Bridget Chen investigates our ongoing obsession with all things brunch
Peak SMS traffic hits Hong Kong’s mobile carriers every Sunday at precisely 10.38am. This is the time when, it is estimated, more than 1 million families finalise plans to meet for lunch. For many, the time, location, table, and even the dishes have already been decided upon – the only variable being the new girlfriend to be introduced.
For others, including my family, every week involves enough event-planning to rival the launch of a mainland space mission. Variables encompassing new diets, complex post-meal shopping logistics, and the promise of celebrity sightings, all manage to complicate Sunday to the point where it becomes the most frenetic day of the week, instead of the mellowest. But, as we know, Hongkongers need a certain amount of stress to relax.
First, the bad news
On the restaurant side, preparing for Sunday is a challenge. No deliveries are made on Sunday. Restaurants that claim they offer daily jet-flown fresh sashimi from Tsukiji on Sundays are stretching the truth. Supplies that were not consumed on Friday and Saturday only have one life left to live – dressed up as enticing Sunday specials. Hence the brunch buffet is a crafty concoction of scallops and mussels tossed with pasta, roast beef spiced back to life, chilli-sauce, and heaps of coriander to distract the customer from the toughness of the meat in the Thai beef salad, and over-ripe fruits that don’t taste quite right.
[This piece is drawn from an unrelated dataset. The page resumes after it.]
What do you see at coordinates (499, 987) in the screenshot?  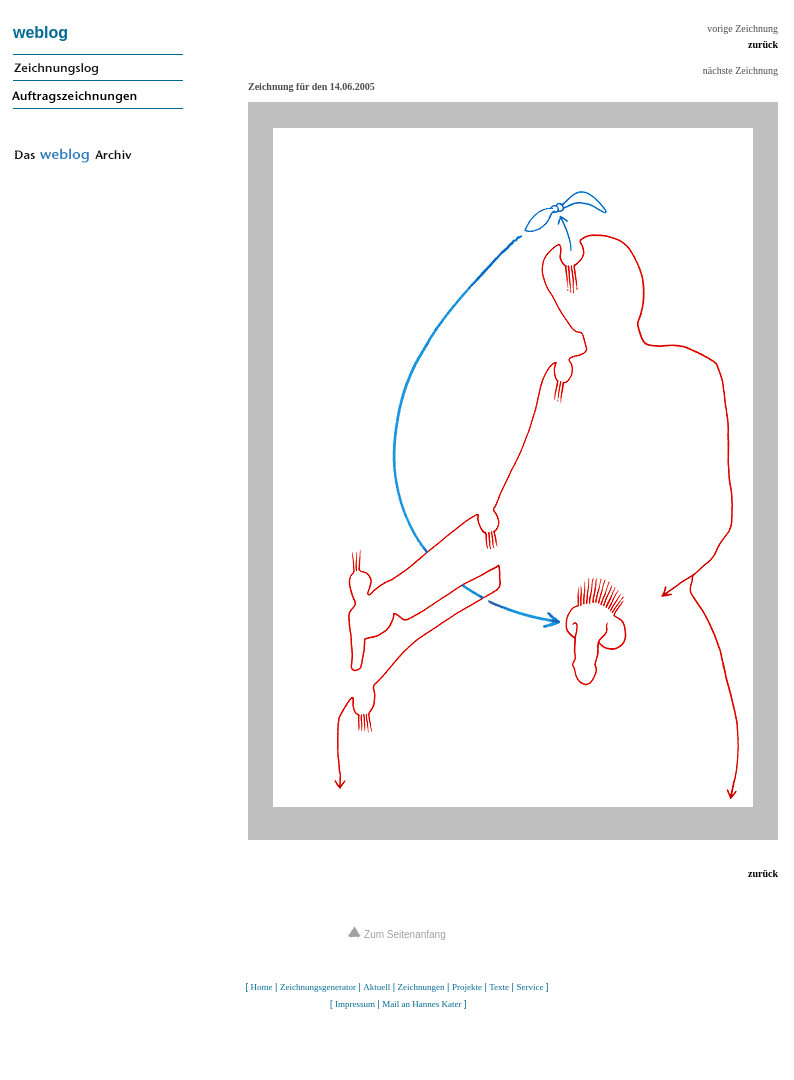 I see `Texte` at bounding box center [499, 987]. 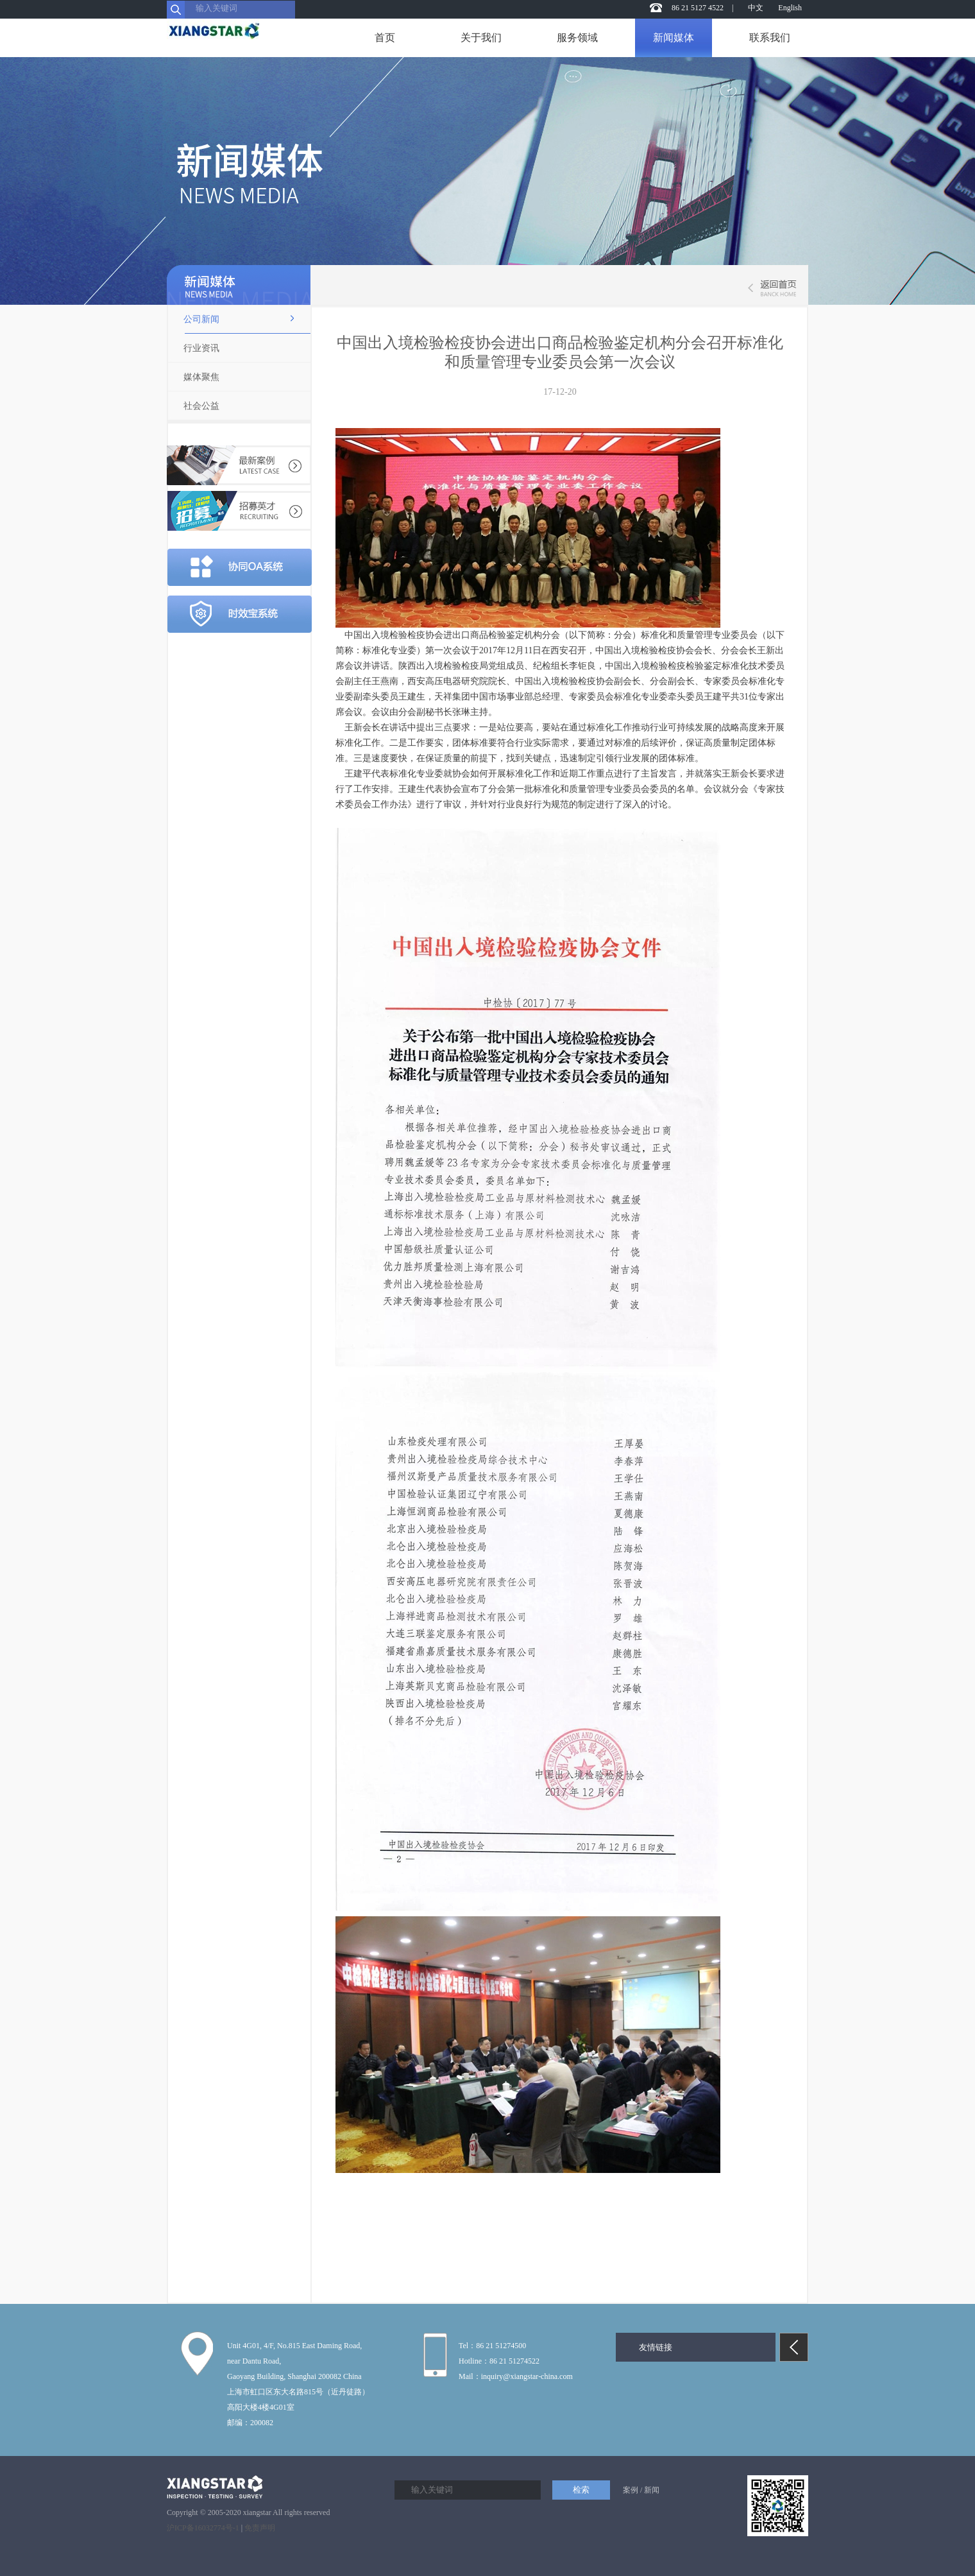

Behind the scenes, the head chef is at home with a hangover. The staff are exhausted from long hours, with most regretting the career choice that has eviscerated their weekends and social lives. And even the promise of the smallest tips of the week can’t get them excited about working on the Day of Rest.
On the customer side, expectations on a Sunday are different, and loftier. For a typical Chinese family, accommodating grandfather’s palate (and his dentures) is a priority – with the outcome that adventurous items are out, and familiar comfort food, usually of a soft consistency, is in.
Then one has to consider whether the restaurant is child-friendly.
For many, the taste buds are numb from the previous nights’ culinary fiesta. For these weekend warriors, Sunday lunch might as well be cold pizza or a detox-style raw celery and low-fat live yogurt. At the other end of the spectrum are those who decide to go for an all-out buffet blow-out.
It never ceases to amuse me to see customers attacking the buffet with the passion of kids just let out of fat camp, with many of the worst offenders evidently trying to get into the Guinness Book of Records for world-record eating feats. Hotdog Eating Contest World Champion Takeru Kobayashi has nothing on these folk.
Sadly, the expectations of both sides of the buffet table yield a very Hong Kong Catch 22. In an effort to keep down costs, restaurants sacrifice quality by offering second-rate goods; likewise, customers are mostly looking for culinary bargains. I’ve even seen a mother scold her son for being foolish enough to choose jelly from the dessert table instead of more valuable items such as exotic fruits. This leads to chefs becoming disillusioned with diners who base their choices on value rather than taste.
Now, the good news
Some restaurants choose to treat Sunday as the day to shine, to rise to the challenge – rather than simply fill the trough with sloppy seconds for the masses to slurp from. Diners who refuse to lower their expectations are rewarded with warm and familiar greetings and, most importantly, food prepared with respect. Here’s how to tell the good from the bad:
Consistent about consistency
The dim sum in the bamboo basket says much about a restaurant’s fastidiousness. Making good food is not easy; making great food is hard; making consistently great food is exceptional. A restaurant that can turn out great dim sum seven days a week, whether for sophisticated business lunches or frantic weekenders, is impressive. I tingle when I see dumplings with translucent wrappers and champagne-pink prawns bursting at the seams. For me, there’s nothing better than biting into hot and crispy spring rolls, with filling the perfect balance of meat to fat.
The notorious buffet spread
On the cold table, look for crisp salad greens, rose-pink parma ham and roast beef, and ruby-red (instead of bruised-red) tuna sashimi. On the hot table, look for whole roasts and freshly made food, instead of stews with chopped up cuts of meats drenched in heavy sauces. There should be a good proportion of made-to-order hot dishes, and mouth-watering scrumptious desserts. Restaurants that not only survive, but thrive, on Sundays, are the ones that we remember, and the ones that build a loyalty that advertising can’t always buy.